All of the records that follow need to be copied word for word, without the pictures.

◆ Data provided:
- Opening Delimiter -
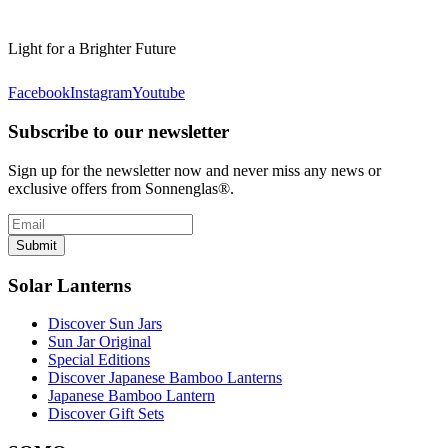
Light for a Brighter Future
Facebook
Instagram
Youtube
Subscribe to our newsletter
Sign up for the newsletter now and never miss any news or
exclusive offers from Sonnenglas®.
Submit
Solar Lanterns
Discover Sun Jars
Sun Jar Original
Special Editions
Discover Japanese Bamboo Lanterns
Japanese Bamboo Lantern
Discover Gift Sets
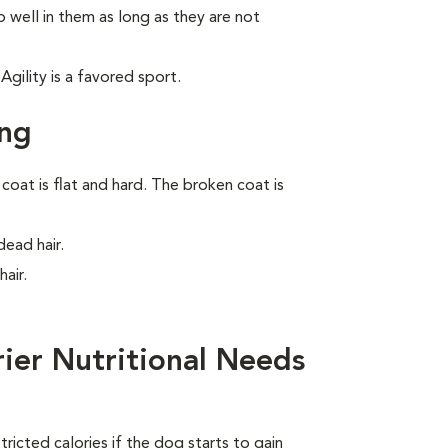
 well in them as long as they are not
gility is a favored sport.
ing
oat is flat and hard. The broken coat is
ead hair.
air.
rier Nutritional Needs
ricted calories if the dog starts to gain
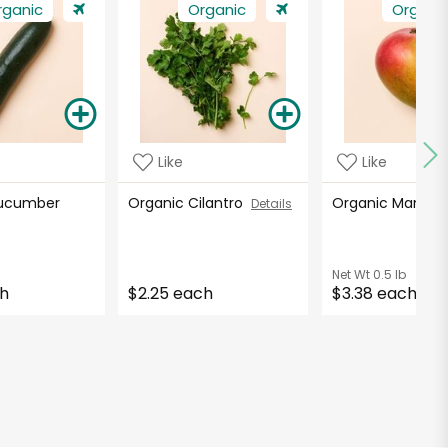
rganic
Organic
Organi
Like
Like
Cucumber
Organic Cilantro
Organic Mango
Details
Net Wt
0.5 lb
ch
$2.25 each
$3.38 each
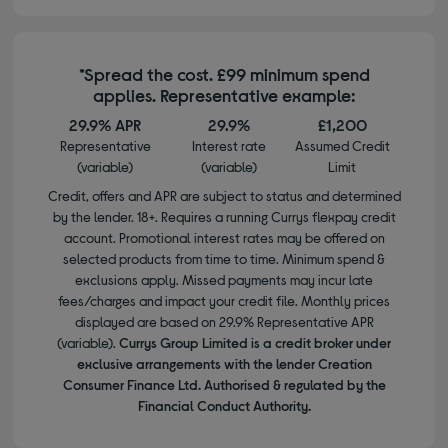
*Spread the cost. £99 minimum spend
applies. Representative example:
29.9% APR
29.9%
£1,200
Representative
Interest rate
Assumed Credit
(variable)
(variable)
Limit
Credit, offers and APR are subject to status and determined
by the lender. 18+. Requires a running Currys flexpay credit
account. Promotional interest rates may be offered on
selected products from time to time. Minimum spend &
exclusions apply. Missed payments may incur late
fees/charges and impact your credit file. Monthly prices
displayed are based on 29.9% Representative APR
(variable).
Currys Group Limited is a credit broker under
exclusive arrangements with the lender Creation
Consumer Finance Ltd. Authorised & regulated by the
Financial Conduct Authority.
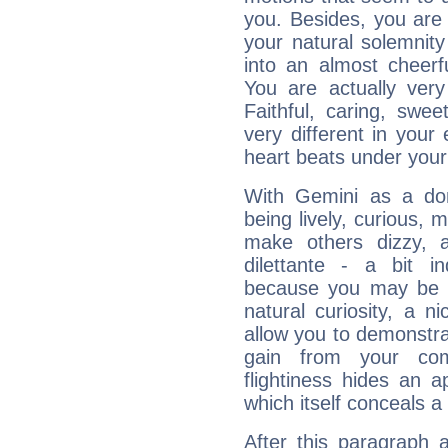
you. Besides, you are
your natural solemnity
into an almost cheerf
You are actually very
Faithful, caring, swee
very different in your 
heart beats under your
With Gemini as a domi
being lively, curious, m
make others dizzy,
dilettante - a bit in
because you may be to
natural curiosity, a n
allow you to demonstr
gain from your co
flightiness hides an ap
which itself conceals a 
After this paragraph 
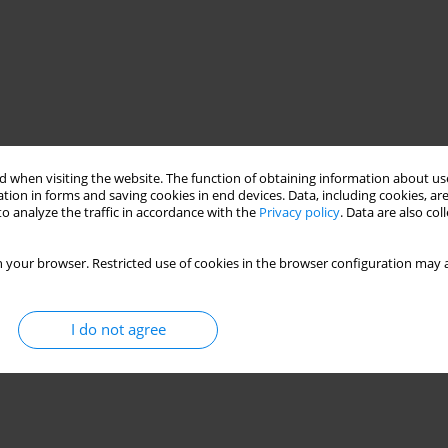
 when visiting the website. The function of obtaining information about use
tion in forms and saving cookies in end devices. Data, including cookies, are
o analyze the traffic in accordance with the
Privacy policy
. Data are also co
 your browser. Restricted use of cookies in the browser configuration may a
I do not agree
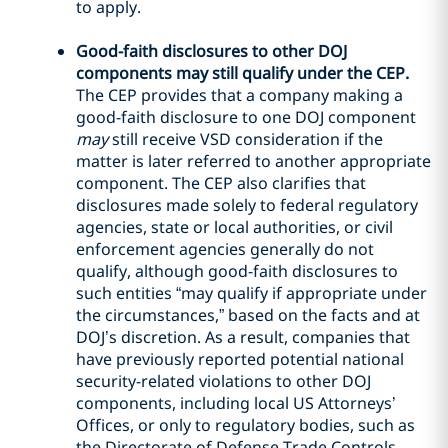
to apply.
Good-faith disclosures to other DOJ
components may still qualify under the CEP.
The CEP provides that a company making a
good-faith disclosure to one DOJ component
may
still receive VSD consideration if the
matter is later referred to another appropriate
component. The CEP also clarifies that
disclosures made solely to federal regulatory
agencies, state or local authorities, or civil
enforcement agencies generally do not
qualify, although good-faith disclosures to
such entities “may qualify if appropriate under
the circumstances,” based on the facts and at
DOJ’s discretion. As a result, companies that
have previously reported potential national
security-related violations to other DOJ
components, including local US Attorneys’
Offices, or only to regulatory bodies, such as
the Directorate of Defense Trade Controls,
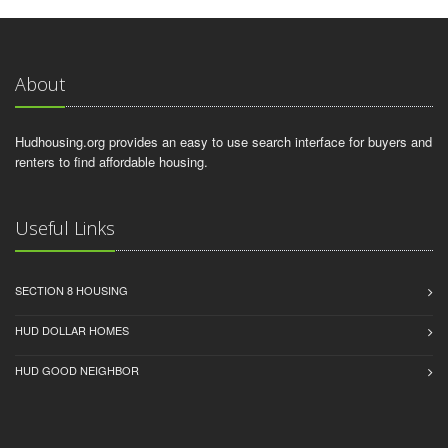
About
Hudhousing.org provides an easy to use search interface for buyers and
renters to find affordable housing.
Useful Links
SECTION 8 HOUSING
HUD DOLLAR HOMES
HUD GOOD NEIGHBOR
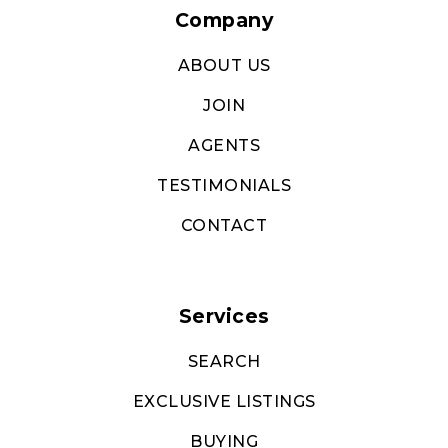
Company
ABOUT US
JOIN
AGENTS
TESTIMONIALS
CONTACT
Services
SEARCH
EXCLUSIVE LISTINGS
BUYING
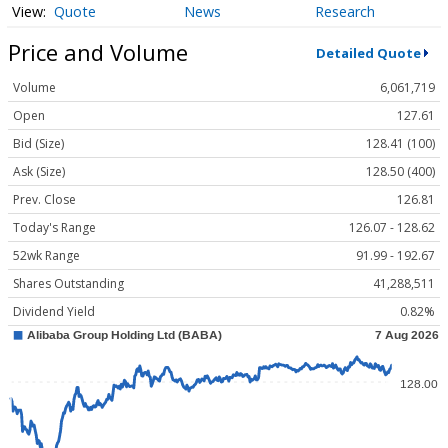
Quote
News
Research
Price and Volume
Detailed Quote
Volume
6,061,719
Open
127.61
Bid (Size)
128.41 (100)
Ask (Size)
128.50 (400)
Prev. Close
126.81
Today's Range
126.07 - 128.62
52wk Range
91.99 - 192.67
Shares Outstanding
41,288,511
Dividend Yield
0.82%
- Closing Delimiter -
◆ Output of the exercise:
Light for a Brighter Future
Facebook
Instagram
Youtube
Subscribe to our newsletter
Sign up for the newsletter now and never miss any news or
exclusive offers from Sonnenglas®.
Submit
Solar Lanterns
Discover Sun Jars
Sun Jar Original
Special Editions
Discover Japanese Bamboo Lanterns
Japanese Bamboo Lantern
Discover Gift Sets
 well in them as long as they are not
gility is a favored sport.
ing
oat is flat and hard. The broken coat is
ead hair.
air.
rier Nutritional Needs
ricted calories if the dog starts to gain
rganic
Organic
Organi
Like
Like
Cucumber
Organic Cilantro
Organic Mango
Details
Net Wt
0.5 lb
ch
$2.25 each
$3.38 each
*Spread the cost. £99 minimum spend
applies. Representative example:
29.9% APR
29.9%
£1,200
Representative
Interest rate
Assumed Credit
(variable)
(variable)
Limit
Credit, offers and APR are subject to status and determined
by the lender. 18+. Requires a running Currys flexpay credit
account. Promotional interest rates may be offered on
selected products from time to time. Minimum spend &
exclusions apply. Missed payments may incur late
fees/charges and impact your credit file. Monthly prices
displayed are based on 29.9% Representative APR
(variable).
Currys Group Limited is a credit broker under
exclusive arrangements with the lender Creation
Consumer Finance Ltd. Authorised & regulated by the
Financial Conduct Authority.
you. Besides, you are
your natural solemnity
into an almost cheerf
You are actually very
Faithful, caring, swee
very different in your 
heart beats under your
With Gemini as a domi
being lively, curious, m
make others dizzy,
dilettante - a bit in
because you may be to
natural curiosity, a n
allow you to demonstr
gain from your co
flightiness hides an ap
which itself conceals a 
After this paragraph 
 when visiting the website. The function of obtaining information about use
tion in forms and saving cookies in end devices. Data, including cookies, are
o analyze the traffic in accordance with the
Privacy policy
. Data are also co
 your browser. Restricted use of cookies in the browser configuration may a
I do not agree
to apply.
Good-faith disclosures to other DOJ
components may still qualify under the CEP.
The CEP provides that a company making a
good-faith disclosure to one DOJ component
may
still receive VSD consideration if the
matter is later referred to another appropriate
component. The CEP also clarifies that
disclosures made solely to federal regulatory
agencies, state or local authorities, or civil
enforcement agencies generally do not
qualify, although good-faith disclosures to
such entities “may qualify if appropriate under
the circumstances,” based on the facts and at
DOJ’s discretion. As a result, companies that
have previously reported potential national
security-related violations to other DOJ
components, including local US Attorneys’
Offices, or only to regulatory bodies, such as
the Directorate of Defense Trade Controls,
About
Hudhousing.org provides an easy to use search interface for buyers and
renters to find affordable housing.
Useful Links
SECTION 8 HOUSING
HUD DOLLAR HOMES
HUD GOOD NEIGHBOR
Company
ABOUT US
JOIN
AGENTS
TESTIMONIALS
CONTACT
Services
SEARCH
EXCLUSIVE LISTINGS
BUYING
Quote
News
Research
Price and Volume
Detailed Quote
Volume
6,061,719
Open
127.61
Bid (Size)
128.41 (100)
Ask (Size)
128.50 (400)
Prev. Close
126.81
Today's Range
126.07 - 128.62
52wk Range
91.99 - 192.67
Shares Outstanding
41,288,511
Dividend Yield
0.82%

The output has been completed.